(EXCERPTED RECORDS begins)
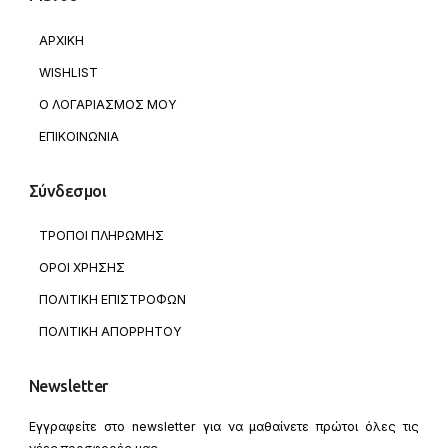
ΑΡΧΙΚΗ
WISHLIST
Ο ΛΟΓΑΡΙΑΣΜΟΣ ΜΟΥ
ΕΠΙΚΟΙΝΩΝΙΑ
Σύνδεσμοι
ΤΡΟΠΟΙ ΠΛΗΡΩΜΗΣ
ΟΡΟΙ ΧΡΗΣΗΣ
ΠΟΛΙΤΙΚΗ ΕΠΙΣΤΡΟΦΩΝ
ΠΟΛΙΤΙΚΗ ΑΠΟΡΡΗΤΟΥ
Newsletter
Εγγραφείτε στο newsletter για να μαθαίνετε πρώτοι όλες τις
(EXCERPTED RECORDS ends)
Copy out all lines above that include the string "ΠΟΛΙΤΙΚΗ".

ΠΟΛΙΤΙΚΗ ΕΠΙΣΤΡΟΦΩΝ
ΠΟΛΙΤΙΚΗ ΑΠΟΡΡΗΤΟΥ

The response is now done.